**THE PROBLEM**
Which of the lines below mention the word "votre"? Pull each one out.

**DATA FOR THIS EXERCISE**
_ _ _ _ _
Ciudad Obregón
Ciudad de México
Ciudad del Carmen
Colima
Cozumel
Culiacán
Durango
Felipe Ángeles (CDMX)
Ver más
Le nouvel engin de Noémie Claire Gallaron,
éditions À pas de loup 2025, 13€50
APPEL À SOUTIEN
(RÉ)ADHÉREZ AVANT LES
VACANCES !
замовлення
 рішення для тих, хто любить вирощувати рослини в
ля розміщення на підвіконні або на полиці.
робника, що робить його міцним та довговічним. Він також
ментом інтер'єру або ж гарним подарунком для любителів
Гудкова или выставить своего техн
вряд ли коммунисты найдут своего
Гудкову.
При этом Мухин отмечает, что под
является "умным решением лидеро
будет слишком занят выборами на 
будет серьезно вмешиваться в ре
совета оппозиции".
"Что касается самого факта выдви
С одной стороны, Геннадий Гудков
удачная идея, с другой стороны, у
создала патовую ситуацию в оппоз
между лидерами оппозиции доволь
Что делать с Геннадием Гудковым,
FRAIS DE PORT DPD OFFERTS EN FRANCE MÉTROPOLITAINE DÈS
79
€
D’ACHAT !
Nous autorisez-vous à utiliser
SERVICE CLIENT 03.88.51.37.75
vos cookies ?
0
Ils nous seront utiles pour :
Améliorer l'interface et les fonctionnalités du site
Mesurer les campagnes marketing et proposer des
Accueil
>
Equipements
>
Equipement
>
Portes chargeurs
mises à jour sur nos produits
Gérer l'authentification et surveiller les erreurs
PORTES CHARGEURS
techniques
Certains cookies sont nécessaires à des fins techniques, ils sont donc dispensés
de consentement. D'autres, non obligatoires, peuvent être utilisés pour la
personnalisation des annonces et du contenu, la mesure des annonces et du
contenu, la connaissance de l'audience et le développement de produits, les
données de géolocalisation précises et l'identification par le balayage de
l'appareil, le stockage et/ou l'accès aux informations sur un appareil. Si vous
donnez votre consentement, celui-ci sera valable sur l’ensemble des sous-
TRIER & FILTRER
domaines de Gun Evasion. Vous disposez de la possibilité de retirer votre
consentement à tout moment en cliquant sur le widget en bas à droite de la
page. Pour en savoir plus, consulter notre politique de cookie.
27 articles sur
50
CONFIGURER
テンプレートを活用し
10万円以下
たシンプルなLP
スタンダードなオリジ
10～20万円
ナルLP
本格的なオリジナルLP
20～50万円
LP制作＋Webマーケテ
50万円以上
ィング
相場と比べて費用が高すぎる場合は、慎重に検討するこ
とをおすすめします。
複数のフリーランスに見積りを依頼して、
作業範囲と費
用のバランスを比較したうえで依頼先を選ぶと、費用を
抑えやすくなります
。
_ _ _ _ _
**TASK RESPONSE**
donnez votre consentement, celui-ci sera valable sur l’ensemble des sous-
domaines de Gun Evasion. Vous disposez de la possibilité de retirer votre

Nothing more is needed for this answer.